The dispute centers around a call Towfiq and his wife made to police on July 7 alleging the Grosses were violating the restraining order with loud music and shouting.
Towfiq’s attorney, Chase Scolnick, said Gross is so wealthy that any fine would be meaningless to him.
“We know any financial sanctions are not going to have any effect on Mr. Gross,” Scolnick argued. “He’s a man of means.”
However, if he is sentenced to up to five days in jail that would send a message, Scolnick said.
“He will take it seriously,” Scolnick argued. “That this isn’t a game. This is serious.”
Scolnick added that the Grosses “can’t be trusted to police themselves.”
Scolnick showed a cellphone video of Amy Gross that he said showed she was laughing in contempt of the police response to the noise complaint. Even when police advised her they were disturbing the peace she kept shouting, Scolnick argued.
“She just didn’t care,” he said. “She thinks she is above the law and doesn’t have to comply with a court’s orders.”

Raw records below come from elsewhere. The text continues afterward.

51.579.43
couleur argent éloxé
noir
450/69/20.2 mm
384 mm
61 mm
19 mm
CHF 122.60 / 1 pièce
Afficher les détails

Towfiq and Nakahara were “terrified” and “felt powerless” because even the police could not get them to “turn the music down,” Scolnick said.
Scolnick argued that Bill Gross and his wife violated a city noise law and had directed one of their speakers at the bedroom of their neighbors. He argued the music wasn’t turned down until 10:40 p.m., well after the 9 p.m. curfew.
Attorney Patricia Glaser, who represents Gross and his wife, argued that Towfiq filed the contempt of court complaint just to stymie imminent approval from the city of a glass art sculpture.
“He knew this could hold up the permit,” Glaser argued. “He decided to weaponize the restraining order.”
She called it an “abuse of the process.”
Glaser also argued that Towfiq failed to prove her clients exceeded the noise ordinance level because a decibel-level reading was never done on Towfiq’s property as is required for such a complaint.
“He relied on self-serving evidence” that the music appeared to be too loud, Glaser argued.
Knill visited the neighborhood earlier this month as part of the hearings to get a sense of the ambient noise from the ocean and Pacific Coast Highway.
Glaser noted that the existing ambient noise level is about 80 decibels, which is higher than the 60-decibel cap.
She also argued that the city’s curfew on noise levels is at 10 p.m., not 9 p.m.
Glaser said Towfiq and his wife may be “over sensitive” to the noise and music since last year’s conflict. And they may not want to hear their neighbor play any music while frolicking in their pool, but that doesn’t mean they violated the law, she argued.
Glaser noted that police did not issue a citation to Gross and his wife and the Orange County District Attorney’s Office declined to press charges in any event.
She also argued that the police who responded to the noise complaint were aware of news stories from the neighbors’ conflict in court last year and had “preconceived opinions.”
Glaser also disputed that her clients did not turn down the music until 10:40 p.m., but did so soon after police left.